Sarovar Hotels Pvt Limited India v Placid View Properties Limited; A.F. Gross & Co. Advocates (Third party) [2022] KEHC 85 (KLR) | Setting Aside Consent Orders | Esheria

Sarovar Hotels Pvt Limited India v Placid View Properties Limited; A.F. Gross & Co. Advocates (Third party) [2022] KEHC 85 (KLR)

Full Case Text

Sarovar Hotels Pvt Limited India v Placid View Properties Limited; A.F. Gross & Co.
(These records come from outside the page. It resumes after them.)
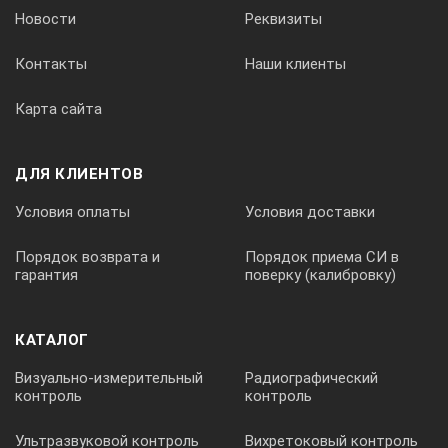
Пределы допускаемой абсолютной погрешности глубины залег
Новости
Реквизиты
±(0,05∙Н+10)
Контакты
Наши клиенты
Источник питания
Карта сайта
аккумулятор
ДЛЯ КЛИЕНТОВ
Номинальное значение напряжения аккумулятора
Условия оплаты
Условия доставки
11,2 В
Порядок возврата и
Порядок приема СИ в
гарантия
поверку (калибровку)
Продолжительность непрерывной работы от полностью заряж
10 часов
КАТАЛОГ
Класс защиты
Визуально-измерительный
Радиографический
контроль
контроль
IP54
Ультразвуковой контроль
Вихретоковый контроль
Advocates (Third party) (Miscellaneous Application 157 of 2017) [2022] KEHC 85 (KLR) (Commercial and Tax) (4 February 2022) (Ruling)

Neutral citation number: [2022] KEHC 85 (KLR)

Republic of Kenya

In the High Court at Nairobi (Milimani Commercial Courts Commercial and Tax Division)

Miscellaneous Application 157 of 2017

A Mshila, J

February 4, 2022

Between

Sarovar Hotels PVT Limited India

Plaintiff

and

Placid View Properties Limited

Defendant

and

A.F. Gross & Co. Advocates

Third party

Ruling

1. The Applicant filed a Notice of Motion Application dated 6th August 2019 supported by the Affidavit of S. Raja sworn on the same date for orders that;a.The Court issues an order setting aside Order No. 5 under the Consent Order dated 10th July 2017 and filed in court on 11th July 2017. b.The Court issues an order that the Defendant forthwith pays to the Plaintiff the sum of USD 48, 500 plus interest thereon at court rates from 15th July 2017 until payment in fullc.The Court issues such orders as it deems fit to penalize the Defendant and its Directors for contempt of court for procuring the Consent Orders through false or fraudulent representations.

2. The Applicant argued that since 15th July 2017, the Respondent has had the benefit of the sum of USD 48,500 whilst misrepresenting to the Applicant that it was held in an escrow account. It is thus just that the court orders the amount to be paid to the Applicant forthwith and that it accrues interest at court rates from 15th July 2017 until payment in full.

3. Further, that the Respondent will not suffer any prejudice by grant of the orders prayed having conducted itself in a fraudulent manner in recording the afore-stated Consent Order.

4. The Respondent had filed a Chamber Summons Application dated 4th November 2019 seeking to join the Third Party to these proceedings and respond to claims by the Applicant. The Third Party filed the Replying Affidavit of Anthony Fredrick Gross dated 3rd February 2020 and stated that pursuant to the Arbitral Tribunal Order for Directions No. 8 issued on 29th June 2015. Both the plaintiff/applicant and the defendant/respondent consented to place in a joint escrow account at Chase Bank USD 97,000 remitted by the respondent.

Applicant’s Case 5. The Applicant submitted that the defendant/respondent sought leave to join A. F. Gross & Company Advocates as Third Party for purposes of providing an indemnity to it for the sum of USD 97. 000 covered by the Order No. 5 of the Consent Order dated 10th July, 2019. Order 1 Rule 15 of the Civil Procedure Rules 2010 allows such an Application within fourteen (14) days of close of pleadings.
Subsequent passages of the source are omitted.